My weekend scanning was a way of looking under the hood to see just how widespread last week’s bearishness was. As it turns out, I still found plenty of good-looking stocks to buy.
The capital fleeing cyclical and value stocks found a new home in some healthcare and tech stocks. Rather than focus on a particular sector, I went where the charts led me.
Behold, three diverse picks for your consideration:
Let’s take a closer look at each and suggest an options trade to play.
Top Stock Trades: Bumble (BMBL)
One key takeaway from last week’s drama was this: value’s pain was growth’s gain. While falling interest rates took the wind out of the sails of financials and cyclicals, growth stocks took it as a sign to rally anew. Bumble might be my favorite of the bunch. And I wouldn’t have been caught dead saying that a month ago.
But the price action has changed.
After getting cut in half, selling pressure has dried up, and an uptrend has developed. Heading into this week, BMBL stock offered a high base pattern that is breaking out as I type. We’re also popping above the 50-day moving average for the first time since it became available.
The Trade: Buy the August $55/$60 bull call spread for $1.55.
The risk is $1.55, and the max reward is $3.45.
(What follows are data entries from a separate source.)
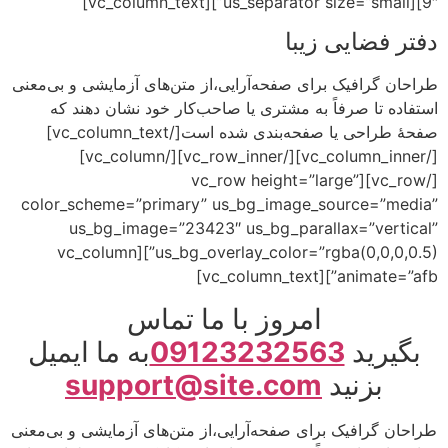
 زیبا
 برای صفحه‌آرایی،از متن‌های آزمایشی و بی‌معنی
اً به مشتری یا صاحب‌کار خود نشان دهند که
صفحهٔ طراحی یا صفحه‌بندی شده است[/vc_column_text]
[/vc_column_inner][/vc_row_inner][/vc_column]
[/vc_row][vc_row height=”lar
color_scheme=”primary” us_bg_image_so
us_bg_image=”23423″ us_bg_paralla
us_bg_overlay_color=”rgba(0,0,0,0.5)”][vc_column
an
امروز با ما تماس
0912323256
به ما ایمیل
د
support@site.com
 برای صفحه‌آرایی،از متن‌های آزمایشی و بی‌معنی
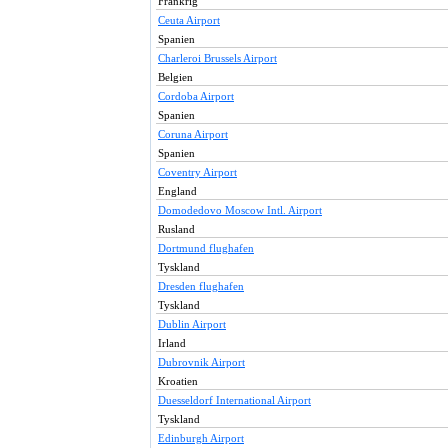
Frankrig
Ceuta Airport
Spanien
Charleroi Brussels Airport
Belgien
Cordoba Airport
Spanien
Coruna Airport
Spanien
Coventry Airport
England
Domodedovo Moscow Intl. Airport
Rusland
Dortmund flughafen
Tyskland
Dresden flughafen
Tyskland
Dublin Airport
Irland
Dubrovnik Airport
Kroatien
Duesseldorf International Airport
Tyskland
Edinburgh Airport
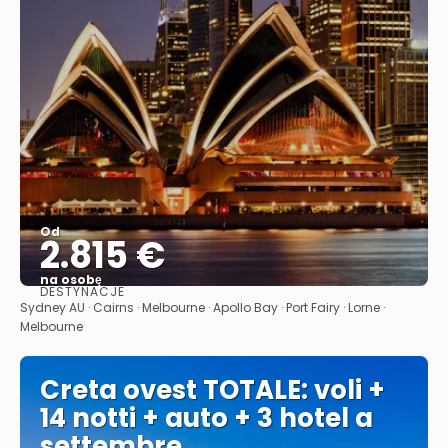
Od
2.815 €
na osobę
DESTYNACJE
Zobacz
Sydney AU · Cairns · Melbourne · Apollo Bay · Port Fairy · Lorne ·
Melbourne
Creta ovest TOTALE: voli +
14 notti + auto + 3 hotel a
settembre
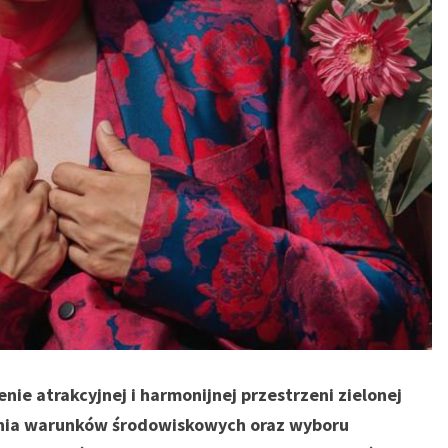
ie atrakcyjnej i harmonijnej przestrzeni zielonej
nia warunków środowiskowych oraz wyboru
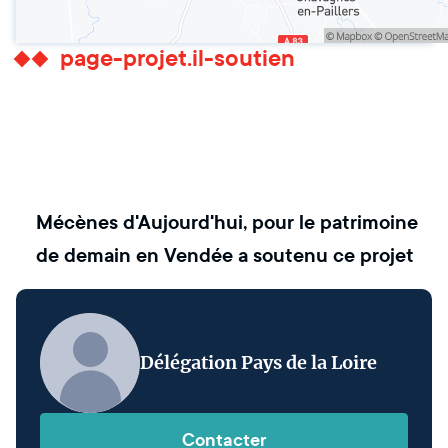
page-projet.il-soutien
Mécènes d'Aujourd'hui, pour le patrimoine
de demain en Vendée
a soutenu ce projet
Délégation Pays de la Loire
Contacter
Dick’s Sporting Goods (DKS)
Dick’s Sporting Goods is on pace for a banner year. Despite a stock price that had already rocketed to the moon, its latest earnings numbers were still good enough to warrant a one-day gain of 16%. The stunning earnings and sales growth provides sound underpinnings for its meteoric ascent, and I think there’s more to come.
Last week’s retreat was the first significant dip we’ve seen since the earnings gap. It returned prices to the rising 50-day moving average, which has been a perfect buy spot all year long. This episode is proving no different, with DKS stock up nearly 4% in early Monday trading. A run to $100 and beyond looks likely.
The Trade: Buy the July $95/$100 bull call for $1.95.
The risk is $1.95, and the reward is $3.05.
Top Stock Trades: Eli Lilly (LLY)
Eli Lilly rounds out this week’s hat trick of top stock trades with a gorgeous bull retracement pattern. The pullback buy pattern follows an epic breakout through $210. Over 17 million shares traded on that day, marking its most active session in over two years. It’s important to note that all three filters I use to gauge the legitimacy of a breakout are giving the green light to the June 7 launch.
Price pushed $25 beyond the ceiling. Volume (as already mentioned) surged to some 400% beyond the average day. Time has kept prices above the breakout zone for over two weeks now.
Last week’s dip was a godsend for those who missed the initial breakout. It’s the first low-risk entry opportunity we’ve seen since. And this morning’s 2% pop signals buyers aren’t wasting their time.
The Trade: Buy the July $225/$235 bull call for $2.65.
The risk is $2.65, and the reward is $7.35.
On the date of publication, Tyler Craig held long positions in DKS. The opinions expressed in this article are those of the writer, subject to the InvestorPlace.com Publishing Guidelines.